I used April’s previous blog post to start off with. Monk generated her a list of words that were most often seen in tragedies and with her investigation of the word ‘justify’ I had high hopes for the results I would get in return. My hopes began to dwindle around search number ten where I still had zero results in my lemma search and search number twenty-five crushed me, as I still had no results. I painstakingly built thirty-four searches in total to find lemmas that were associated with April’s results, they were all returned to me stating that there were zero results.

Lovely. How come with Monk it showed that it was super confident that the word ‘justify’ appeared more in Hamlet than all of Shakespeare’s other tragedies, but yet when I searched lemmas or just the simple spelling of it in WordHoard it yielded zero results? This caused me to bring up the entire Hamlet text on different sites on the Internet to just do a simple ctrl+f, or ⌘+f in my case, to look for the word ‘justify’ but still no results…strange.


Next, I moved onto the comment that Dane had left me in my previous blog post about words that he though resembled the tone of a tragedy. Thank goodness some of his words garnered me results or may have gone mad just like Hamlet. I searched for twenty-three different lemmas from the words Dane had provided me; from those I got seven that had matches, 9 total appearance in act five.

Beast(n), duty(n), fall(n), fall(v), revenge(n), slay(v), and wretched(j) were the golden tickets I need to start making my conclusions.

All but one of them appear in 5.2, which leads me to assume that the first part of the act is more light, or comedic than the second scene which is dark and tragic (but I could assume this already since everyone dies in this scene….). But if I had not read Hamlet before and was simply going off WordHoard’s answers to my queries that’s what I would assume.


This led me into thinking about how unique these words were to act five, turns out only fall(n) is unique. The other six words appear more frequently. These “tragic” words appear seventeen times in act 4, fifteen times in acts one and two and nine times in act 3. So if I were not accounting for the amount of words and the actual context they were used in I would assume that act 4 was the most tragic, acts one and two were in the middle making it possibly a tragic comedy and acts three and five were the least tragic possibly even comedic. Strange isn’t it?

Hamlet: Tragic or Comical?

Is Hamlet truly a tragedy or can it be considered more of a comedy? We’ve noticed, as a group, that when we ask Monk to predict the classification of Hamlet in either Comedy or Tragedy it continually deems it comedic.

But why is this? To further investigate this we’ve decided to compare Hamlet to Macbeth, Titus Andronicus, Merchant of Venice and As You Like It.   Macbeth is a tragedy through and through, while Titus Andronicus was Shakespeare’s first tragedy making them two good candidates to be comparative texts. Comedy on the other hand, we chose As You Like It because it’s a classic comedy and very well known, the choice of Mechant of Venice provided us with a bridge between comedy and tragedy since it is commonly known as a tragic comedy…maybe Hamlet can be a tragic comedy too?

I’m not really a huge reader of Shakespeare so the only thing  that I knew that differentiate a tragedy from a comedy was that a tragedy ended in death, normally numerous deaths, while a comedy normally ended in marriage or marriages.

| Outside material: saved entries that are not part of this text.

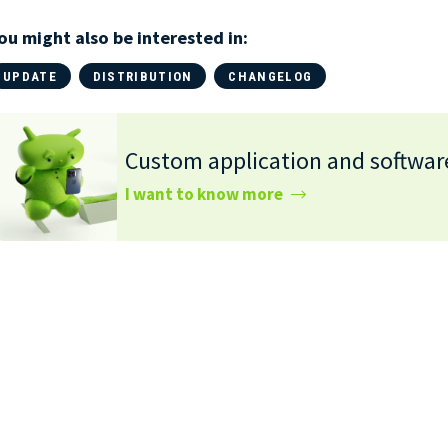
ou might also be interested in:
UPDATE
DISTRIBUTION
CHANGELOG
Custom application and softwa
I want to know more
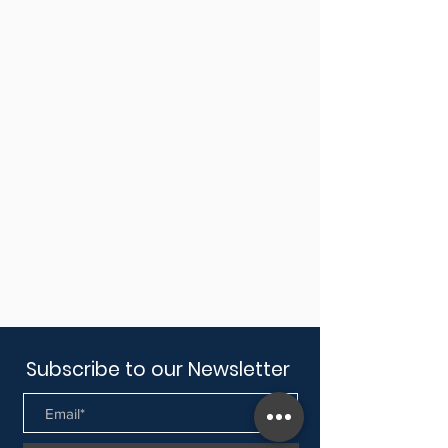
Subscribe to our Newsletter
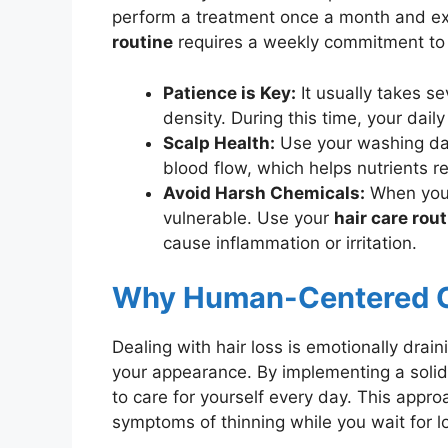
perform a treatment once a month and exp
routine
requires a weekly commitment to 
Patience is Key:
It usually takes se
density. During this time, your daily
Scalp Health:
Use your washing day
blood flow, which helps nutrients re
Avoid Harsh Chemicals:
When you a
vulnerable. Use your
hair care rou
cause inflammation or irritation.
Why Human-Centered C
Dealing with hair loss is emotionally drainin
your appearance. By implementing a soli
to care for yourself every day. This appro
symptoms of thinning while you wait for l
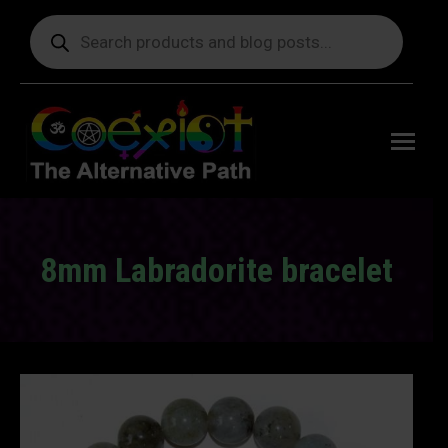
Products
search
Free
shipping
on orders
delivering
to the US
over $99.
8mm Labradorite bracelet
You are here:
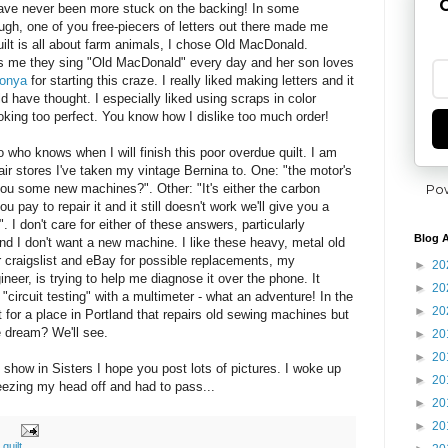
G
have never been more stuck on the backing! In some
gh, one of you free-piecers of letters out there made me
uilt is all about farm animals, I chose Old MacDonald.
ls me they sing "Old MacDonald" every day and her son loves
onya
for starting this craze. I really liked making letters and it
d have thought. I especially liked using scraps in color
king too perfect. You know how I dislike too much order!
 who knows when I will finish this poor overdue quilt. I am
pair stores I've taken my vintage Bernina to. One: "the motor's
Po
ou some new machines?". Other: "It's either the carbon
ou pay to repair it and it still doesn't work we'll give you a
 I don't care for either of these answers, particularly
Blog A
d I don't want a new machine. I like these heavy, metal old
 craigslist and eBay for possible replacements, my
►
20
ineer, is trying to help me diagnose it over the phone. It
►
20
"circuit testing" with a multimeter - what an adventure! In the
►
20
 for a place in Portland that repairs old sewing machines but
e dream? We'll see.
►
20
►
20
show in Sisters I hope you post lots of pictures. I woke up
►
20
neezing my head off and had to pass...
►
20
►
20
,
quilt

I looked on Wikipedia….which I know it’s not the most reputable source but I just need a quick reference on the differences between the two. They describe a tragedy as linked to “Aristotle’s precept[ion] about tragedy: that the protagonist must be an admirable but flawed character, with the audience able to understand and sympathize with the character.” A comedy has a “happy ending, usually involving marriages between the unmarried characters, and a tone and style that is more light-hearted than Shakespeare’s other plays”. Worhoard isn’t capable of showing me a relationship or qualities in a person to help me un-code a tragedy, however I can look at key words, adjectives and the use of the negative to gain the tone of a comedy.

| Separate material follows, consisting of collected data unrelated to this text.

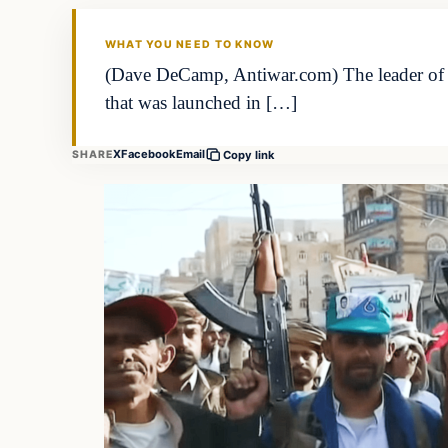
WHAT YOU NEED TO KNOW
(Dave DeCamp, Antiwar.com) The leader of Y
that was launched in […]
X
Facebook
Email
SHARE
Copy link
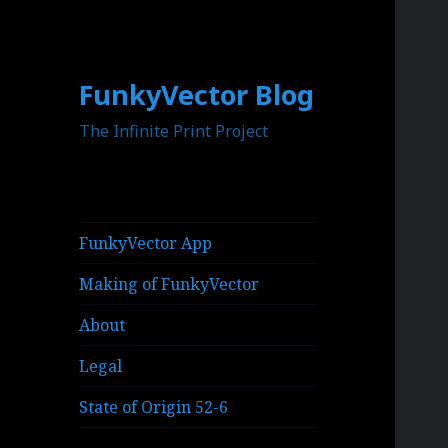
FunkyVector Blog
The Infinite Print Project
FunkyVector App
Making of FunkyVector
About
Legal
State of Origin 52-6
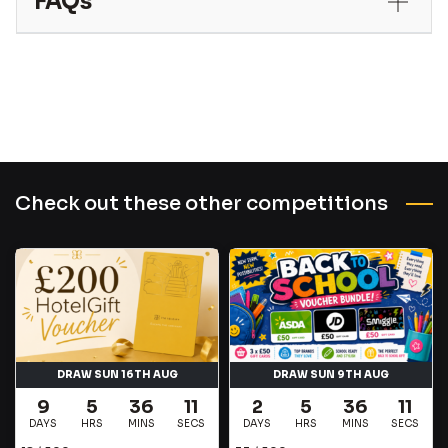
FAQs
Check out these other competitions
DRAW SUN 16TH AUG
DRAW SUN 9TH AUG
9
5
36
10
2
5
36
11
DAYS
HRS
MINS
SECS
DAYS
HRS
MINS
SECS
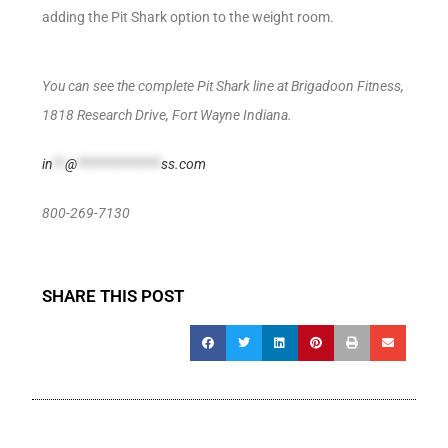
adding the Pit Shark option to the weight room.
You can see the complete Pit Shark line at Brigadoon Fitness,
1818 Research Drive, Fort Wayne Indiana.
in
**
@
**************
ss.com
800-269-7130
SHARE THIS POST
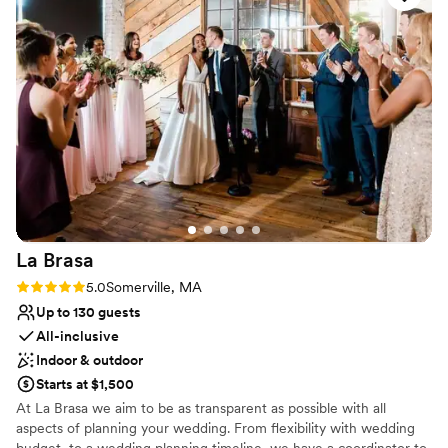
No dedicated areas for getting ready
dinner reception, and the flow of service was
seamless. The food was delicious, and the space
was cozy and intimate. It felt effortless, which is
a credit to both teams.
”
La
Brasa
Rating: 5.0 (1 review)
5.0
Somerville, MA
Up to 130 guests
All-inclusive
Indoor & outdoor
Starts at $1,500
At La Brasa we aim to be as transparent as possible with all
aspects of planning your wedding. From flexibility with wedding
budget, to a wedding planning timeline, we have a coordinator to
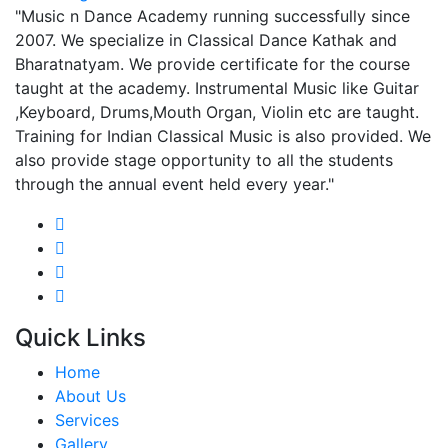
"Music n Dance Academy running successfully since
2007. We specialize in Classical Dance Kathak and
Bharatnatyam. We provide certificate for the course
taught at the academy. Instrumental Music like Guitar
,Keyboard, Drums,Mouth Organ, Violin etc are taught.
Training for Indian Classical Music is also provided. We
also provide stage opportunity to all the students
through the annual event held every year."
Quick Links
Home
About Us
Services
Gallery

Knowing the limitations of my tool I turned back to my last analysis where I searched the lemmas of love and death, as well as the use of the negative. I used this method in the 4 additional plays, as well as Hamlet as a whole and just Act 5. I soon realized that the results I received could be misleading because I just got the number of results back and not a percentage. Since not all the plays are the same length if the word love appears 200 times in play X and play Y it will not be the same percentage or concentration. So I also had to get Wordhoard to calculate the total number of words in each play.

These are the results I got (organized on paper so it’s easy to understand and follow):

The results weren’t overly surprising; “love” had a higher appearance in comedies, while “death” had a higher concentration in tragedies. The negative seems to appear more often in comedies than tragedies and this may be a linguistic choice of Shakespeare, but I’m not sure.

My findings that as a whole play, Hamlet, as a whole, falls in the middle between tragedy and comedy when it comes to the lemma “love”, it’s right in-line with tragedy with the lemma “death”, but when you look at the negative it appears to be a comedy. Making it as a whole play a confusing mix of tragedy and comedy, a tragic comedy…

When you single out just Act 5 I can see that it lends itself more to tragedy in both lemmas categories and is in between the two categories when we look at the negative. Since tragedy appears twice, I can label Act 5 as a tragedy.

I think some help from my other group members about synonyms or other words that are comedic or tragic will help me utilize my tool further in uncovering this mystery. Maybe different scenes are more comedic and others are more tragic?



Phase 2 and still no light on the capabilities of WordHoard

So begins a new adventure in phase 2, trying to uncover a deeper meaning to Hamlet. I’m very interested to see how well the blending of tools will aid the understanding of the play and in specific if my tool will actually become useful.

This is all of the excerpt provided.